The outlet stocks over 50 types of wines, 30 kinds of fish and seafood preserves, oils, sweets, cheese, meat products and various accessories. All items are directly imported from Portuguese producers. The wines and preserves are the best sold products, says Rudeanu adding that each year she introduces new products.
Produce: gourmet coffee
Address: 6, Radu Cristian Street and 16, Regina Elisabeta Blvd, inside the Mihai Eminescu bookstore
Delicatese Florescu is Romania’s first true gourmet coffee shop, its owner claims. After writing his memoirs, Confessions of a Coffee Seller, which
are widely read both at home and by Romanian emigrants in Europe, North America and Australia, in July 2010 Gheorghe Florescu took his passion for coffee a step further and with his family opened the store.

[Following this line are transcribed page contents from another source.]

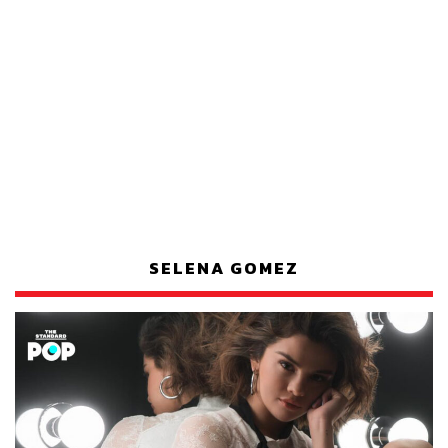
SELENA GOMEZ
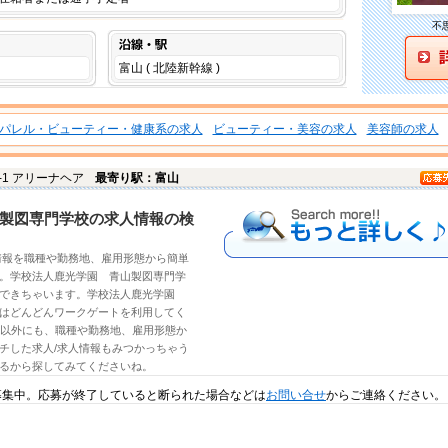
不
沿線・駅
富山 ( 北陸新幹線 )
パレル・ビューティー・健康系の求人
ビューティー・美容の求人
美容師の求人
0-1 アリーナヘア
最寄り駅：富山
もっと詳しく
製図専門学校の求人情報の検
情報
を職種や勤務地、雇用形態から簡単
。
学校法人鹿光学園 青山製図専門学
索できちゃいます。学校法人鹿光学園
はどんどんワークゲートを利用してく
以外にも、職種や勤務地、雇用形態か
チした求人/求人情報もみつかっちゃう
るから探してみてくださいね。
募集中。応募が終了していると断られた場合などは
お問い合せ
からご連絡ください。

He now sells Romanian consumers some of the world’s most exclusive coffees – Panama Boquete Geisha, Saint Helena, Jamaica Blue Mountain and Nepal Mount Everest Supreme – and has launched five personal brands based on the Armenian tradition passed down to him by his mentor, the coffee supplier of the Royal family, Avedis Carabelaian. The shop also sells wines such as Casa Isarescu, the famous Armenian brandy Ararat, freshly roasted peanuts, cashews, hazelnuts, almonds and pistachios, Belgian chocolate, honey specialties and copper coffee pots.

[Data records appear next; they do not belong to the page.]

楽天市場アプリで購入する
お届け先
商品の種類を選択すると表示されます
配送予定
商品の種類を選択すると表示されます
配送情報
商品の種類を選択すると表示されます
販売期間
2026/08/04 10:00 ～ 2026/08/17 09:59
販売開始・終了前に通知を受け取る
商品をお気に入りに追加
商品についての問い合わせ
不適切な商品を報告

Its best sold products are the coffees, wines, freshly roasted peanuts and gourmet sweets, books and CDs.
Magazinul de Mirodenii
Address: 25, Tudor Stefan Street, Dorobanti area
Oana Bakovic and Bojan Spasic
“Our business is about spices, their stories, their extraordinary qualities and the inspiration they provide,” Oana Bakovic told BR. She set up Magazinul de Mirodenii (The Spice Shop) with Bojan Spasic as a small family business last September after mulling over the idea for more than a year.
The store stocks about 200 spices and blends from around the world. This includes 90 pure spices which are directly brought from their country of origin – 40 percent of which are certified organic – and 40 blended varieties, plus several types of salt and pepper, oils and accessories.

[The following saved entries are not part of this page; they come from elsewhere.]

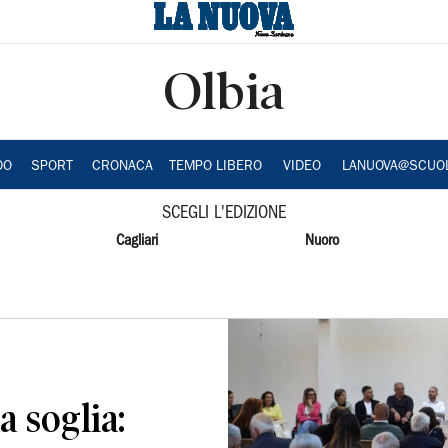
Olbia
DO
SPORT
CRONACA
TEMPO LIBERO
VIDEO
LANUOVA@SCUO
SCEGLI L'EDIZIONE
Cagliari
Nuoro
a soglia:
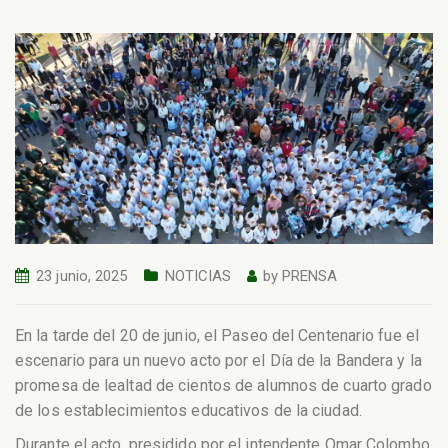
23 junio, 2025
NOTICIAS
by
PRENSA
En la tarde del 20 de junio, el Paseo del Centenario fue el
escenario para un nuevo acto por el Día de la Bandera y la
promesa de lealtad de cientos de alumnos de cuarto grado
de los establecimientos educativos de la ciudad.
Durante el acto, presidido por el intendente Omar Colombo,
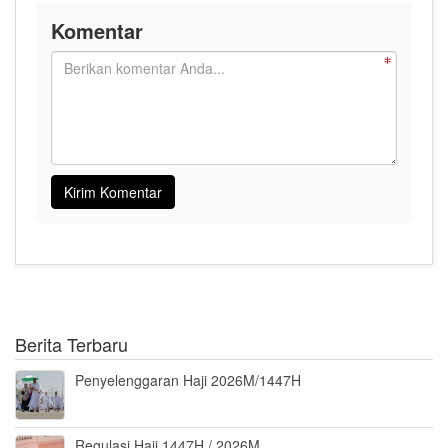
Komentar
Berita Terbaru
Penyelenggaran Haji 2026M/1447H
Regulasi Haji 1447H / 2026M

Bakovic says the shop’s customers are as diverse as the products it sells, but what they all have in common is a passion for healthy and creative cooking.
The store’s best sold products include: turmeric, brooklodge mix (Irish), berbere mix (Ethiopian), black lava salt, lime leaves, ground orange peel, baharat, fajita, lemongrass and Thai tamarind.
The outlet sources its products from two UK-based spice traders and has direct contact with a producers’ cooperative in Sri Lanka. As for the owners’ future plans, Bakovic says they want to expand their product portfolio and even move into growing spices themselves.